Editor: Koko Triarko

PADANG – Para ibu di sejumlah pasar di Kota Padang, Sumatra Barat, terlihat membawa keranjang yang merupakan hasil daur ulang, saat berbelanja kebutuhan dapur. Kondisi ini berbeda dari sebelumnya ketika kantong plastik masih marak digunakan.

Nirna, warga Padang yang berbelanja di Pasar Raya Padang, mengaku menggunakan keranjang daur ulang ke pasar, karena ada kegiatan dari pemerintah untuk membagikan keranjang itu kepada seluruh pembeli yang datang ke Pasar Raya Padang. Ia pun turut mendapatkan keranjang itu secara gratis.

“Saya pikir ada baiknya juga punya keranjang seperti ini. Lebih mudah saja menjinjing barang belanjaan, serta tidak sering-sering belanja kantong plastik,” katanya, Rabu (1/7/2020).

Ia menyebutkan, biasanya setiap kali ke pasar, minimal ia harus membeli dua buah kantong plastik berukuran sedang untuk membawa barang belanjaannya, dengan harga kantor plastik Rp1.000 untuk satu buah kantong plastik.

Kini dengan telah memiliki keranjang daur ulang, uang seharusnya untuk membeli kantong plastik bisa dialihkan untuk membayar uang parkir kendaraan roda duanya.

“Lebih irit dikitlah, ya setidaknya bisa untuk mengganti membayar uang parkir kendaraan. Tapi intinya, ternyata lebih mudah saja bawa barangnya pakai keranjang ini,” sebut dia.

Sementara itu, Kepala Dinas Lingkungan Hidup Kota Padang, Mairizon, mengatakan, selama ini kondisi di pasar-pasar cukup banyak limbah plastik yang bertebaran. Meski telah dikutip oleh petugas kebersihan, tapi jika hal itu dibiarkan, lama-kelamaan limbah plastik akan terus menumpuk.

Menurutnya, di kawasan pasar adalah tempat banyak orang menggunakan plastik, hampir berbagai kebutuhan yang dibeli dibungkus dengan kantong plastik. Nantinya, kantong plastik itu menjadi sampah atau limbah, tidak hanya di pasar, tapi juga di lingkungan rumah.

“Jadi kita melihat perlu untuk memberikan pemahaman atau sosialisasi kepada para ibu-ibu yang berbelanja di Pasar Raya Padang ini, bahwa dengan menggunakan keranjang daur ulang, membawa barang belanjaan lebih mudah,” ujarnya.

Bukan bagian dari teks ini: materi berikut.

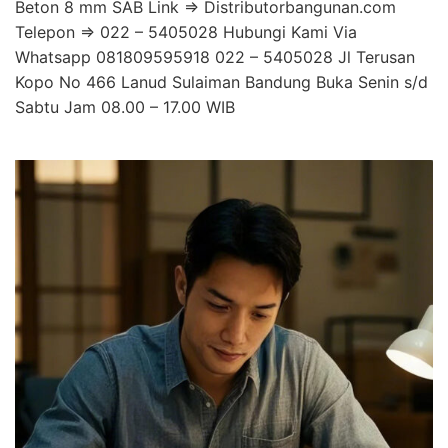
Beton 8 mm SAB Link => Distributorbangunan.com
Telepon => 022 – 5405028 Hubungi Kami Via
Whatsapp 081809595918 022 – 5405028 Jl Terusan
Kopo No 466 Lanud Sulaiman Bandung Buka Senin s/d
Sabtu Jam 08.00 – 17.00 WIB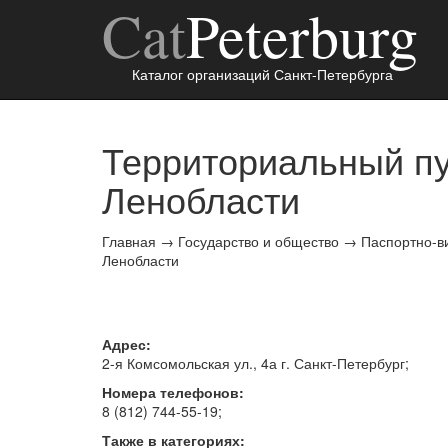
Cat
Peterburg
Каталог организаций Санкт-Петербурга
Территориальный п
Ленобласти
Главная
→
Государство и общество
→
Паспортно-в
Ленобласти
Адрес:
2-я Комсомольская ул., 4а г.
Санкт-Петербург
;
Номера телефонов:
8 (812) 744-55-19
;
Также в категориях: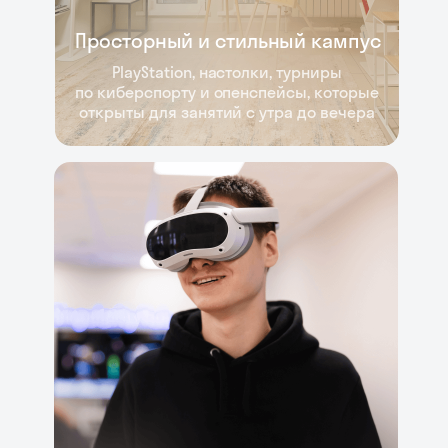
Просторный и стильный кампус
PlayStation, настолки, турниры
по киберспорту и опенспейсы, которые
открыты для занятий с утра до вечера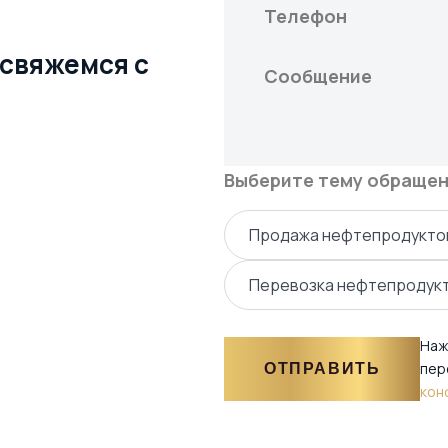
 свяжемся с
Выберите тему обраще
Продажа нефтепродукто
Нажимая на кнопку, вы даете согласие на об
Перевозка нефтепродук
персональных данных и соглашаетесь c
поли
ТПРАВИТЬ
конфиденциальности
Наж
пер
ОТПРАВИТЬ
кон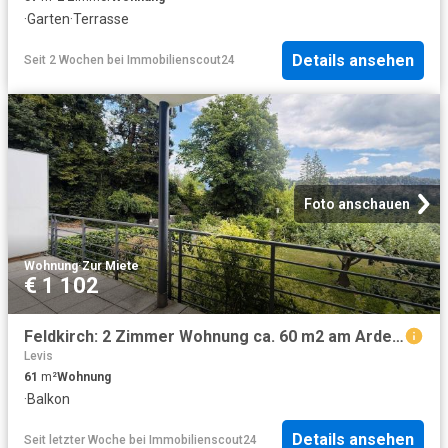
·
Garten
·
Terrasse
Details ansehen
Seit 2 Wochen
bei
Immobilienscout24
Foto anschauen
Wohnung
·
Zur Miete
€ 1 102
Feldkirch: 2 Zimmer Wohnung ca. 60 m2 am Ardetzenberg mit Blick über Feldkirch
Levis
61
m²
Wohnung
·
Balkon
Details ansehen
Seit letzter Woche
bei
Immobilienscout24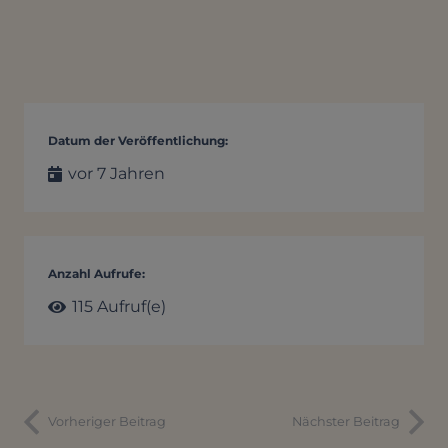
Datum der Veröffentlichung:
vor 7 Jahren
Anzahl Aufrufe:
115
Aufruf(e)
Vorheriger Beitrag
Nächster Beitrag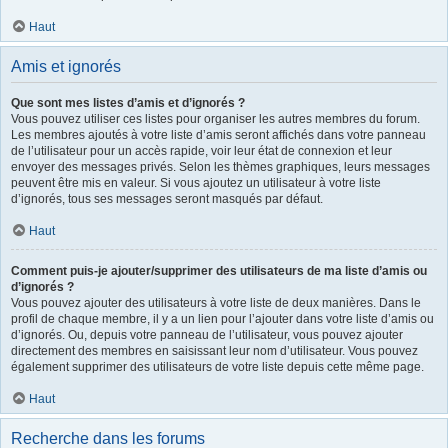
Haut
Amis et ignorés
Que sont mes listes d’amis et d’ignorés ?
Vous pouvez utiliser ces listes pour organiser les autres membres du forum.
Les membres ajoutés à votre liste d’amis seront affichés dans votre panneau
de l’utilisateur pour un accès rapide, voir leur état de connexion et leur
envoyer des messages privés. Selon les thèmes graphiques, leurs messages
peuvent être mis en valeur. Si vous ajoutez un utilisateur à votre liste
d’ignorés, tous ses messages seront masqués par défaut.
Haut
Comment puis-je ajouter/supprimer des utilisateurs de ma liste d’amis ou
d’ignorés ?
Vous pouvez ajouter des utilisateurs à votre liste de deux manières. Dans le
profil de chaque membre, il y a un lien pour l’ajouter dans votre liste d’amis ou
d’ignorés. Ou, depuis votre panneau de l’utilisateur, vous pouvez ajouter
directement des membres en saisissant leur nom d’utilisateur. Vous pouvez
également supprimer des utilisateurs de votre liste depuis cette même page.
Haut
Recherche dans les forums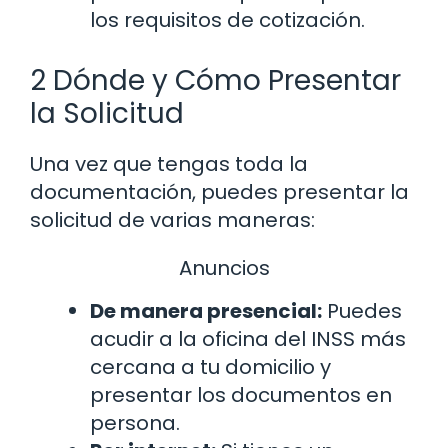
los requisitos de cotización.
2 Dónde y Cómo Presentar
la Solicitud
Una vez que tengas toda la
documentación, puedes presentar la
solicitud de varias maneras:
Anuncios
De manera presencial:
Puedes
acudir a la oficina del INSS más
cercana a tu domicilio y
presentar los documentos en
persona.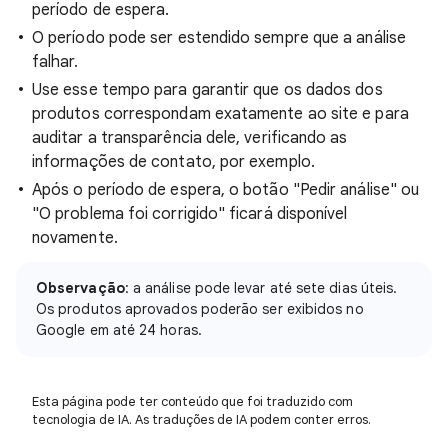
período de espera.
O período pode ser estendido sempre que a análise
falhar.
Use esse tempo para garantir que os dados dos
produtos correspondam exatamente ao site e para
auditar a transparência dele, verificando as
informações de contato, por exemplo.
Após o período de espera, o botão "Pedir análise" ou
"O problema foi corrigido" ficará disponível
novamente.
Observação
: a análise pode levar até sete dias úteis.
Os produtos aprovados poderão ser exibidos no
Google em até 24 horas.
Esta página pode ter conteúdo que foi traduzido com
tecnologia de IA. As traduções de IA podem conter erros.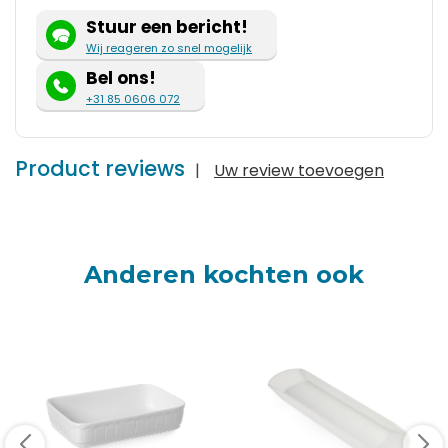
Stuur een bericht!
Wij reageren zo snel mogelijk
Bel ons!
+31 85 0606 072
Product reviews
|
Uw review toevoegen
Anderen kochten ook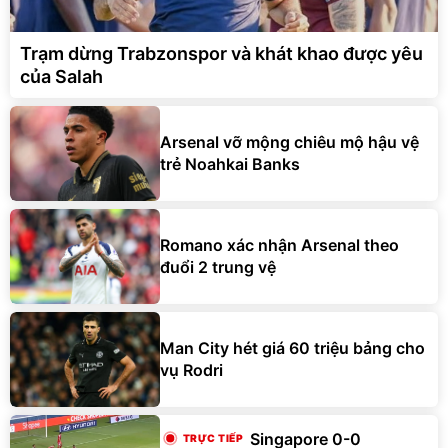
Trạm dừng Trabzonspor và khát khao được yêu
của Salah
Arsenal vỡ mộng chiêu mộ hậu vệ
trẻ Noahkai Banks
Romano xác nhận Arsenal theo
đuổi 2 trung vệ
Man City hét giá 60 triệu bảng cho
vụ Rodri
Singapore 0-0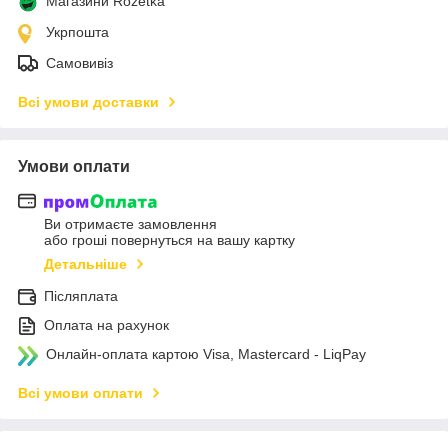
Магазини Rozetka
Укрпошта
Самовивіз
Всі умови доставки
Умови оплати
Ви отримаєте замовлення
або гроші повернуться на вашу картку
Детальніше
Післяплата
Оплата на рахунок
Онлайн-оплата картою Visa, Mastercard - LiqPay
Всі умови оплати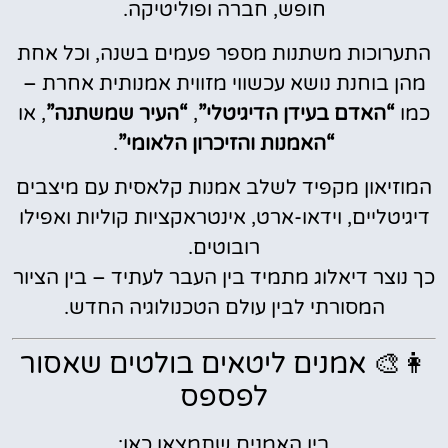
חופש, חברה ופוליטיקה.
התערוכות משתנות מספר פעמים בשנה, וכל אחת
מהן בוחנת נושא עכשווי מזווית אמנותית אחרת –
כמו
“האדם בעידן הדיגיטלי”
,
“העיר שמשתנה”
, או
“האמנות והזיכרון הלאומי”
.
המוזיאון מקפיד לשלב אמנות קלאסית עם מיצבים
דיגיטליים, וידאו-ארט, אינטראקציות קוליות ואפילו
רובוטים.
כך נוצר דיאלוג מתמיד בין העבר לעתיד – בין הציור
המסורתי לבין עולם הטכנולוגיה החדש.
👩‍🎨 אמנים ליטאים בולטים שאסור
לפספס
בין האמנים שתמצאו כאן: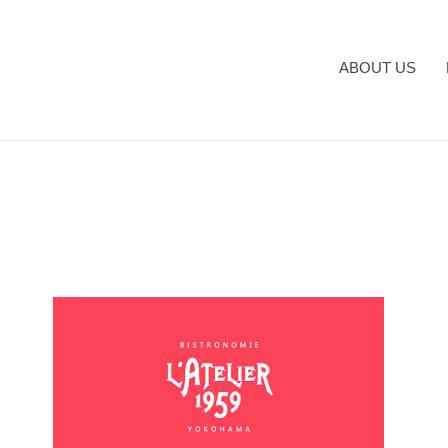
ABOUT US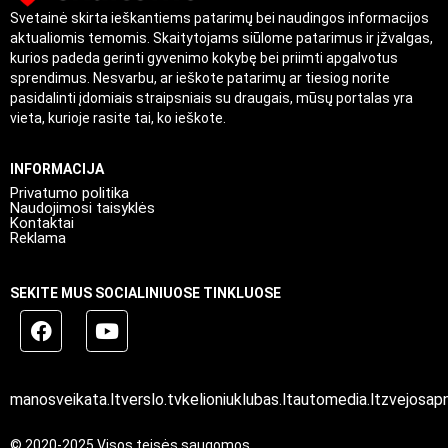
Svetainė skirta ieškantiems patarimų bei naudingos informacijos
aktualiomis temomis. Skaitytojams siūlome patarimus ir įžvalgas,
kurios padeda gerinti gyvenimo kokybę bei priimti apgalvotus
sprendimus. Nesvarbu, ar ieškote patarimų ar tiesiog norite
pasidalinti įdomiais straipsniais su draugais, mūsų portalas yra
vieta, kurioje rasite tai, ko ieškote.
INFORMACIJA
Privatumo politika
Naudojimosi taisyklės
Kontaktai
Reklama
SEKITE MUS SOCIALINIUOSE TINKLUOSE
manosveikata.lt
verslo.tv
kelioniuklubas.lt
automedia.lt
zvejosapn
© 2020-2025 Visos teisės saugomos.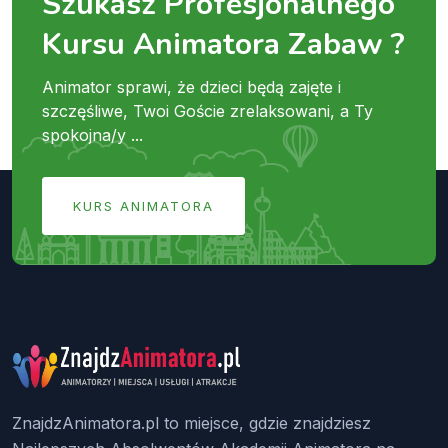
Szukasz Profesjonalnego
Kursu Animatora Zabaw ?
Animator sprawi, że dzieci będą zajęte i
szczęśliwe, Twoi Goście zrelaksowani, a Ty
spokojna/y ...
KURS ANIMATORA
ZnajdzAnimatora.pl to miejsce, gdzie znajdziesz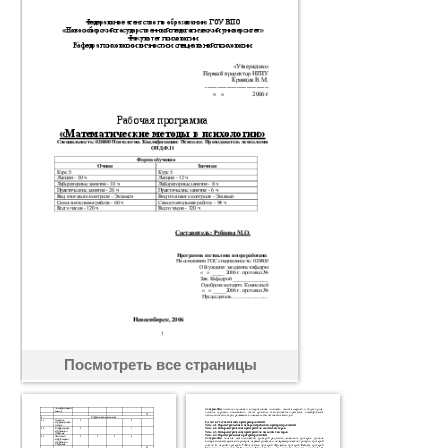
Посмотреть все страницы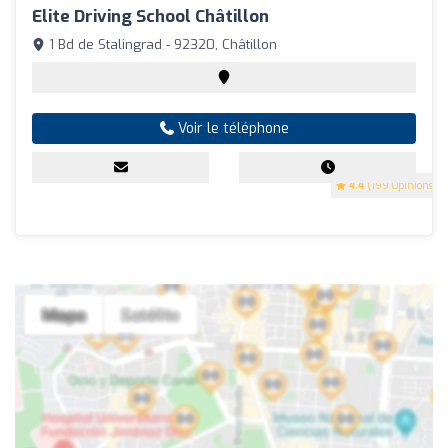
Elite Driving School Châtillon
1 Bd de Stalingrad - 92320, Châtillon
Voir le téléphone
4.4
(199 Opinions)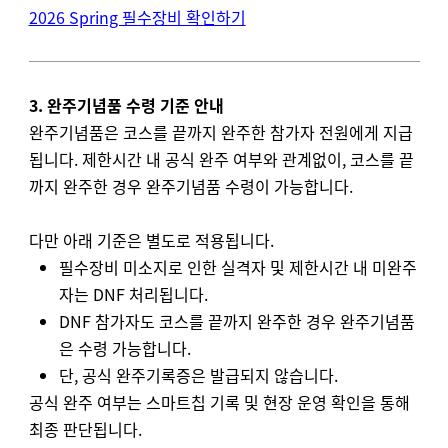
2026 Spring 필수장비 확인하기
3. 완주기념품 수령 기준 안내
완주기념품은 코스를 끝까지 완주한 참가자 전원에게 지급
됩니다. 제한시간 내 공식 완주 여부와 관계없이, 코스를 끝
까지 완주한 경우 완주기념품 수령이 가능합니다.
다만 아래 기준은 별도로 적용됩니다.
필수장비 미소지로 인한 실격자 및 제한시간 내 미완주
자는 DNF 처리됩니다.
DNF 참가자도 코스를 끝까지 완주한 경우 완주기념품
은 수령 가능합니다.
단, 공식 완주기록증은 발급되지 않습니다.
공식 완주 여부는 스마트칩 기록 및 현장 운영 확인을 통해
최종 판단됩니다.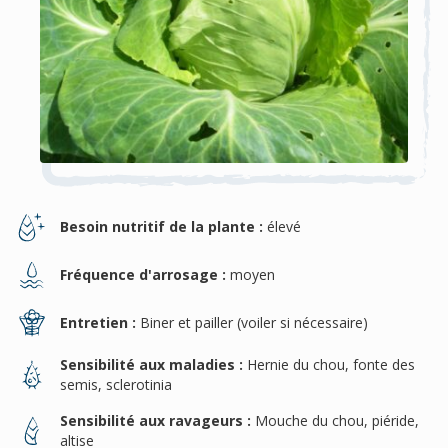
Besoin nutritif de la plante :
élevé
Fréquence d'arrosage :
moyen
Entretien :
Biner et pailler (voiler si nécessaire)
Sensibilité aux maladies :
Hernie du chou, fonte des
semis, sclerotinia
Sensibilité aux ravageurs :
Mouche du chou, piéride,
altise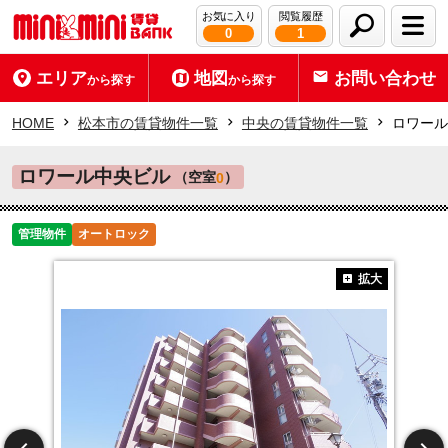
お気に入り
閲覧履歴
0
1
エリア
地図
お問い合わせ
から探す
から探す
HOME
松本市の賃貸物件一覧
中央の賃貸物件一覧
ロワール
ロワール中央ビル
（空室
）
0
管理物件
オートロック
拡大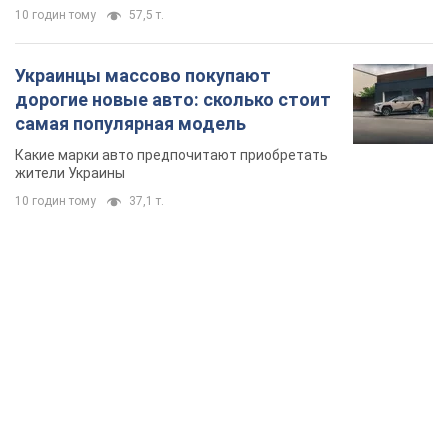
10 годин тому
57,5 т.
Украинцы массово покупают
дорогие новые авто: сколько стоит
самая популярная модель
Какие марки авто предпочитают приобретать
жители Украины
10 годин тому
37,1 т.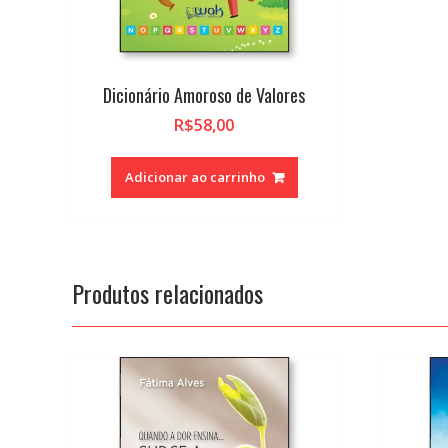
Dicionário Amoroso de Valores
R$
58,00
Adicionar ao carrinho
Produtos relacionados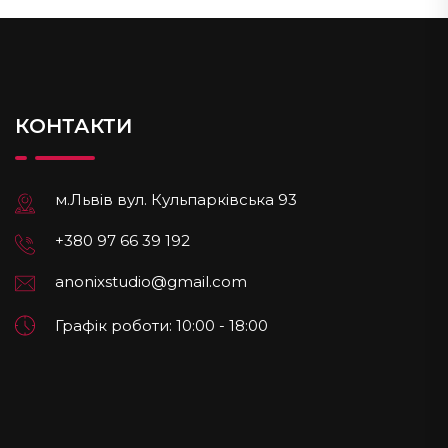
КОНТАКТИ
м.Львів вул. Кульпарківська 93
+380 97 66 39 192
anonixstudio@gmail.com
Графік роботи: 10:00 - 18:00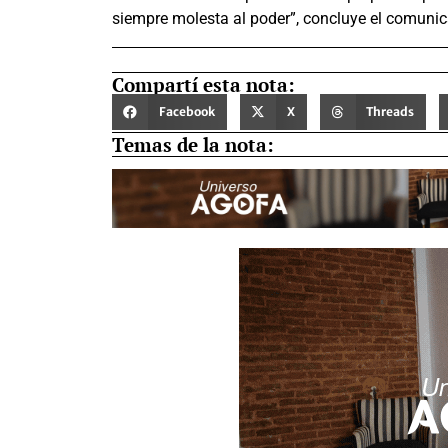
siempre molesta al poder”, concluye el comuni
Compartí esta nota:
Facebook
X
Threads
Temas de la nota: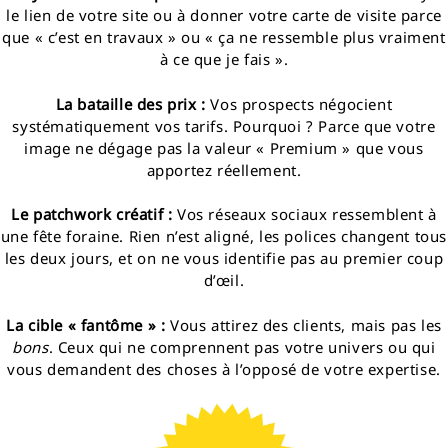
le lien de votre site ou à donner votre carte de visite parce
que « c’est en travaux » ou « ça ne ressemble plus vraiment
à ce que je fais ».
La bataille des prix :
Vos prospects négocient
systématiquement vos tarifs. Pourquoi ? Parce que votre
image ne dégage pas la valeur « Premium » que vous
apportez réellement.
Le patchwork créatif :
Vos réseaux sociaux ressemblent à
une fête foraine. Rien n’est aligné, les polices changent tous
les deux jours, et on ne vous identifie pas au premier coup
d’œil.
La cible « fantôme » :
Vous attirez des clients, mais pas les
bons
. Ceux qui ne comprennent pas votre univers ou qui
vous demandent des choses à l’opposé de votre expertise.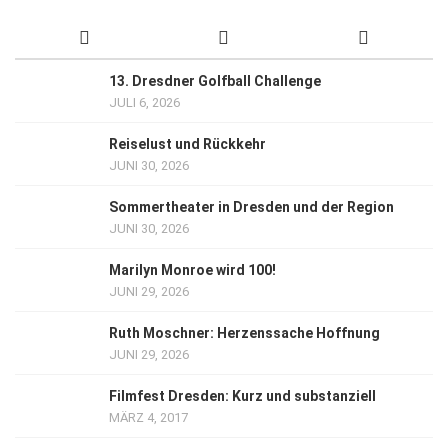
13. Dresdner Golfball Challenge
JULI 6, 2026
Reiselust und Rückkehr
JUNI 30, 2026
Sommertheater in Dresden und der Region
JUNI 30, 2026
Marilyn Monroe wird 100!
JUNI 29, 2026
Ruth Moschner: Herzenssache Hoffnung
JUNI 29, 2026
Filmfest Dresden: Kurz und substanziell
MÄRZ 4, 2017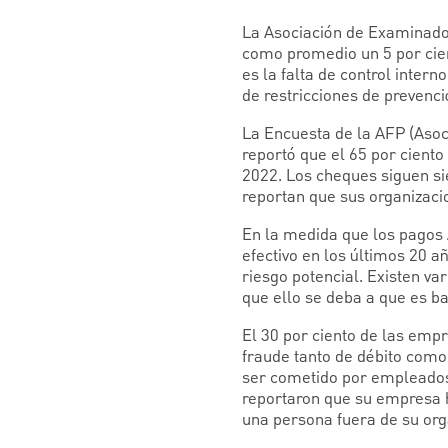
La Asociación de Examinado
como promedio un 5 por cient
es la falta de control int
de restricciones de prevenci
La Encuesta de la AFP (Asoc
reportó que el 65 por ciento
2022. Los cheques siguen si
reportan que sus organizacio
En la medida que los pagos 
efectivo en los últimos 20 
riesgo potencial. Existen va
que ello se deba a que es ba
El 30 por ciento de las em
fraude tanto de débito como
ser cometido por empleados, 
reportaron que su empresa 
una persona fuera de su org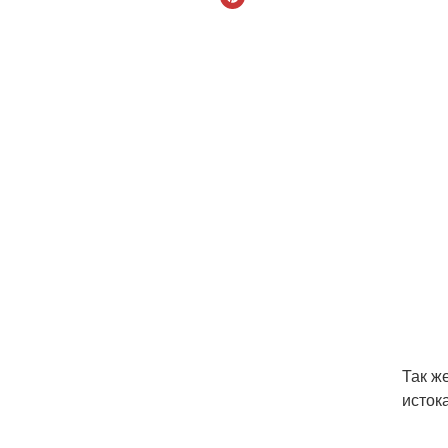
Так ж
исток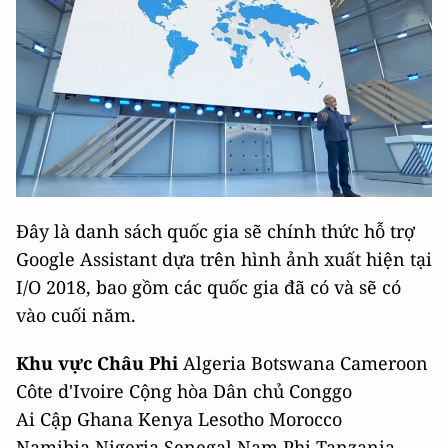
Đây là danh sách quốc gia sẽ chính thức hỗ trợ
Google Assistant dựa trên hình ảnh xuất hiện tại
I/O 2018, bao gồm các quốc gia đã có và sẽ có
vào cuối năm.
Khu vực Châu Phi
Algeria Botswana Cameroon
Côte d'Ivoire Cộng hòa Dân chủ Conggo
Ai Cập Ghana Kenya Lesotho Morocco
Namibia Nigeria Senegal Nam Phi Tanzania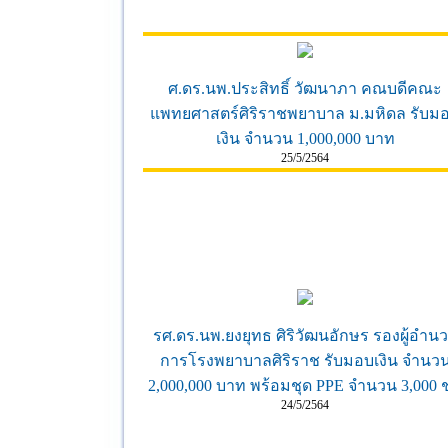
ศ.ดร.นพ.ประสิทธิ์ วัฒนาภา คณบดีคณะ
แพทยศาสตร์ศิริราชพยาบาล ม.มหิดล รับม
เงิน จำนวน 1,000,000 บาท
25/5/2564
รศ.ดร.นพ.ยงยุทธ ศิริวัฒนอักษร รองผู้อำน
การโรงพยาบาลศิริราช รับมอบเงิน จำนว
2,000,000 บาท พร้อมชุด PPE จำนวน 3,000 ช
24/5/2564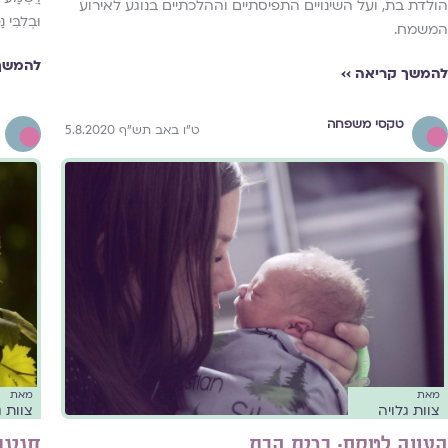
הולדת בת, ועל השינויים התפיסתיים וההלכתיים בנוגע לאירוע
וּבְלִבִּי נ
המשמח.
להמשך 
להמשך קריאה ››
טקסי משפחה
ט"ו באב תש"ף 5.8.2020
מאת
מאת
צוות גלויה
צוות ג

Mairizon juga menyebutkan, keranjang daur ulang yang dibagikan secara gratis kepada para ibu di Pasar Raya Padang jumlahnya mencapai 1.465 keranjang. Dari jumlah itu akan disebar ke sejumlah pasar yang ada di Kota Padang.

Sebanyak 400 keranjang untuk pembeli di Pasar Raya Padang, 200 keranjang di Pasar Alai dan 750 untuk pasar lainnya di Kota Padang. Untuk pasar lainnya, yakni Pasar Raya Lubuk Buaya, Pasar Ulak Karang, Pasar Banda Buat dan Pasar Belimbing.

“Sebenarnya 1.465 keranjang daur ulang yang dibagikan tersebut merupakan hasil produksi dari 10 Bank Sampah yang ada di Kota Padang, yang dibeli oleh sejumlah pihak CSR perusahaan,” katanya lagi.

Perusahaan yang turut mendukung kebersihan lingkungan melalui keranjang daur ulang itu, yakni PT Pelindo II Cabang Teluk Bayur membeli sebanyak 1.185 keranjang senilai Rp59.250.000, Bank Nagari Cabang Utama sebanyak 180 keranjang dengan nilai Rp9 juta, dan Transmart Padang sebanyak 100 keranjang dengan nila Rp5 juta.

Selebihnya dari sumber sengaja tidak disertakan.